Muğla’da bulunan Yatağan, Yeniköy ve Kemerköy termik santrallarının neden olduğu hava kirliliği bölgeye zarar vermeye devam ediyor. Termik santral ile kömür üretim tesislerinin ‘dışsal maliyet’ olarak çoğu zaman görmezden gelinen gerçek bedelleri; insanların hayatları, sağlıkları, sosyal-ekonomik ve kültürel varlıkları, ekosistem tahribatı ve iklim değişikliği olduğu yapılan araştırma sonucu çıkan raporda ortaya konuldu. Araştırma sonunda insan ve doğa yaşamına ilişkin çok çarpıcı bilgi ve bulgular elde edildi. Avrupa İklim Ağı tarafından 2018 yılında başlatılan çalışmaya, bilim insanları ve çok sayıda kuruluş tarafından destek verildi.
BirGün'ün haberine göre raporun en dikkat çeken yanı, santrallerden kaynaklı hava kirliliğinin yol açtığı ölümler.
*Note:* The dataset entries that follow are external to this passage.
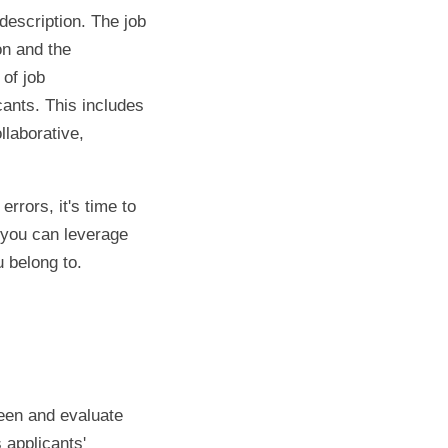
description. The job
on and the
 of job
cants. This includes
llaborative,
rrors, it's time to
, you can leverage
 belong to.
reen and evaluate
 applicants'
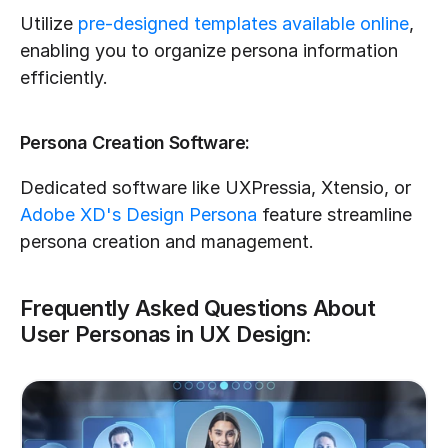
Utilize 
pre-designed templates available online
, 
enabling you to organize persona information 
efficiently.
Persona Creation Software:
Dedicated software like UXPressia, Xtensio, or 
Adobe XD's Design Persona
 feature streamline 
persona creation and management.
Frequently Asked Questions About 
User Personas in UX Design:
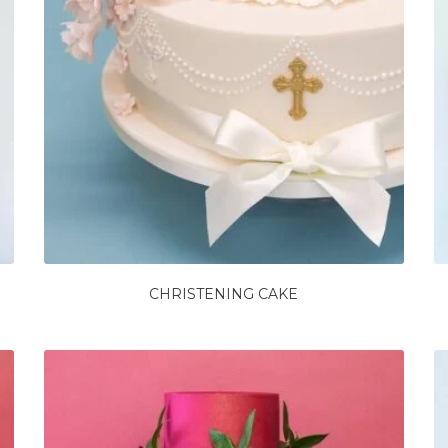
CHRISTENING CAKE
Santrallerin yarattığı hava kirliliğinden dolayı yılda 280 erken ölümün gerçekleştiği belirtilirken, 2017 yılı sonuna kadar 45 bin insanın hayatını kaybettiği öne sürülüyor. Santrallerin 2043 yılına kadar çalışmaya devam etmeleri halinde ise, 5 bin 300 insanın daha erken ölümüne neden olunacağının altı çiziliyor.
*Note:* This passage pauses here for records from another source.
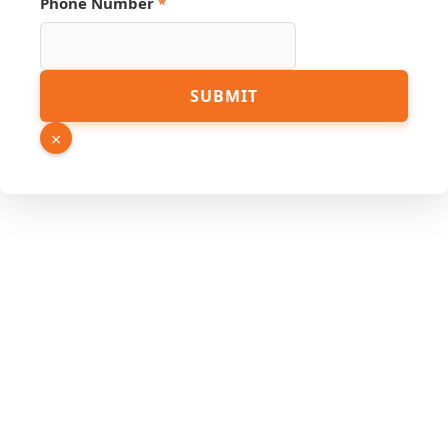
Phone Number
*
PDF
SUBMIT
Number
Phone
×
Bölge halkından 30 bin kişi yerinden ediliyor
Avrupa İklim Ağı’nın raporunda kömür sahaları nedeniyle bölge halkının köylerinde taşınmak zorunda kaldıkları bildiriliyor. Geçtiğimiz yıllar içinde kömür madenlerinin işletmeye alınması nedeniyle bölgede 8 köyün yer değiştirmek zorunda kaldığı belirtilen raporda, “Bir kısmı birden fazla taşındı. Santrallerin kapasite artırımı, ömürlerinin uzatılması ve maden ruhsat alanlarının işletmeye alınması planları gerçekleşirse, 48 köyün halkı daha yaşam alanlarını terk etmek zorunda kalacak. Bu da, Milas’ta 8 bin 300, Yatağan ve Menteşe’de 20 bin 400 olmak üzere toplamda 30 bine yakın insanın doğrudan veya dolaylı olarak yerinden edilmesi anlamına gelecek” görüşlerine yer veriliyor.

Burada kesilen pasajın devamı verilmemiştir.